Another highlight of the road trip was sitting in the back passenger seat next to another mom, whose family had immigrated to the U.S. years ago from Iraq. As we bit into our fast food sandwiches, I remarked that her usual daily breakfast was probably much different. She described her boiled egg that she served with a flat bread native to her homeland.

“It’s like that Mexican bread,” she said.


“Yes, like that.”

From those simple beginnings, our conversation branched into her childhood memories. She described the beauty of growing up Catholic in Iraq. Yes, her area had lovely Catholic churches and schools, and a full network of priests, religious and lay Catholics that helped form her as a child. Everyone got along well together in those days. Muslim and Christian neighbors more than co-existed — they were friends.

I could tell from her stories, that current pace in America was hyper-charged, compared to her former life in her homeland. She remembered meals hand-crafted in kitchens, and enjoyed around a full, family table. She learned to be a good cook the traditional way, at her mother’s side. Here in America, people ate out all the time, and schedules conflicted with the traditional family time at table.

My seatmate’s and my conversation quieted as we arrived at the Shrine. We set out along the beautiful Way of the Cross with its locally-quarried stone, trees and foliage reflecting those in the Holy Land, and sculpted bronze figures of Jesus, His Apostles, and other main figures from the Passion narrative. Our group of nine shared a different kind of  communication, as we meditated and lifted up our personal intentions.

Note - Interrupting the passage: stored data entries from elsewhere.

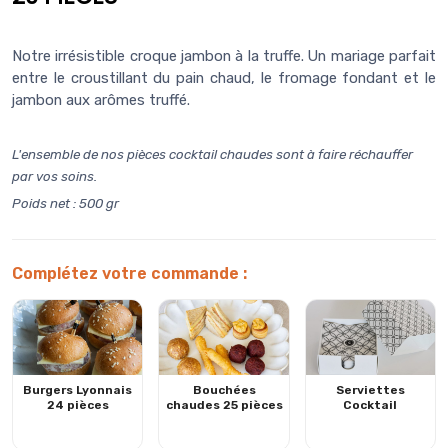
Notre irrésistible croque jambon à la truffe. Un mariage parfait
entre le croustillant du pain chaud, le fromage fondant et le
jambon aux arômes truffé.
L'ensemble de nos pièces cocktail chaudes sont à faire réchauffer
par vos soins.
Poids net : 500 gr
Complétez votre commande
:
Burgers Lyonnais
Bouchées
Serviettes
24 pièces
chaudes 25 pièces
Cocktail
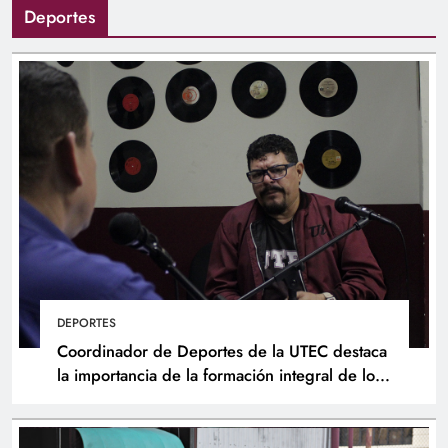
Deportes
DEPORTES
Coordinador de Deportes de la UTEC destaca
la importancia de la formación integral de los
atletas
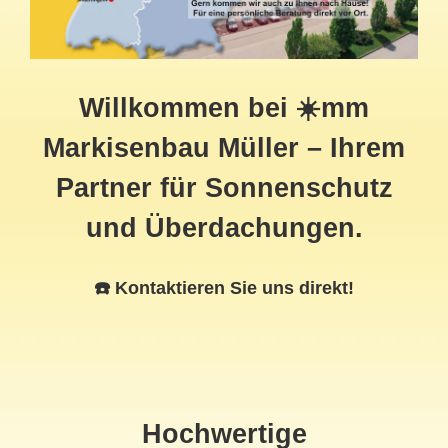
Willkommen bei ☀️mm
Markisenbau Müller – Ihrem
Partner für Sonnenschutz
und Überdachungen.
☎️ Kontaktieren Sie uns direkt!
Hochwertige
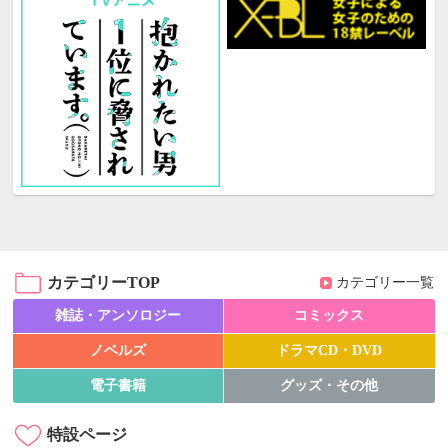
カテゴリーTOP
カテゴリー一覧
雑誌・アンソロジー
コミックス
ノベルズ
ドラマCD・DVD
電子書籍
グッズ・その他
特設ページ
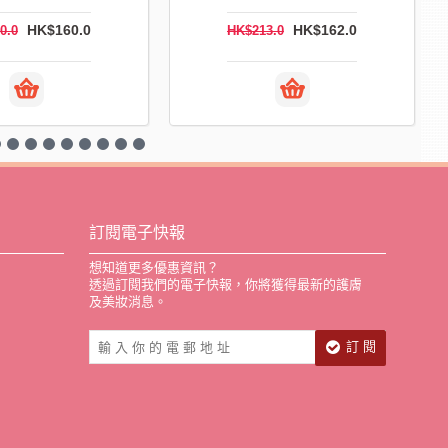
HK$195.0
HK$499.0
HK$300.0
HK$624.0
訂閱電子快報
想知道更多優惠資訊？
透過訂閱我們的電子快報，你將獲得最新的護膚
及美妝消息。
訂 閱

The day left me with many impressions that will take some time to unpack. One, was a renewed sense of the universality of the Church. Transcending geographical barriers, my Iraqi friend and I had similar upbringings within the heart of our Church. It made our conversation warm and easy.

Second, was the reminder of the fragile nature of all we hold dear. How swiftly that healthy network of churches and neighbors in Iraq was shattered by terrorists’ attacks.

Third, I found myself reflecting yet again on this fact — our hectic, fast-paced American lifestyles take family members too much away from each other on a daily basis.

It was a lot to consider, but when our pilgrimage group wended its way to the Station of the Crucifixion, there was only one thing to do: let everything be still for that moment and unite ourselves with our Jesus on the Cross. At the foot of the Cross, joined individuals all precious to God, with ancestral roots in Iraq, the Philippines, France, Germany, Ireland, Poland and Italy.

The best pilgrimages leave long-lasting effects. I needed my faithful getaway and re-centering at the Cross. I’m not the only one. Surfing social media these days, it’s easy to sense peoples’ angst. Things beloved and familiar to us in culture and in our daily lives seem to be untethering and flapping in the wind, like some unruly canvas on a refugee tent. Yet, we must stay tied to the things that matter most, no matter where life leads us.

As moms, we are good comforters amidst strife. And any one of us who has flipped out under the day’s pressure, can attest that we can do nothing by our own power. Political voices are raging; family members, friends and the Stranger on the Street are daily giving us a piece of their minds with flushed cheeks and maybe not the greatest courtesy. But we can be powerful in offering some antidotes to the current craziness — we can start by working to carve out a homey place where family, friends, love and faith may thrive. Come hell or high water, we can still strive to make our homes and work zones places of respect and refuge.

Only Divine guidance will help us step our way toward these goals. We must peel ourselves from the daily news to focus on Jesus at Mass, in the adoration chapel, in His Word, and in each other’s hearts. This is not a safe world, but we are called to nurture it. How we do that, can be as simple as offering a breakfast sandwich, a pair of warm gloves, a listening ear and a prayer, to cheer a fellow-pilgrim on her journey. The safest place I know is nestled in God’s arms. Let’s remind each other by words and example, to return and rest there.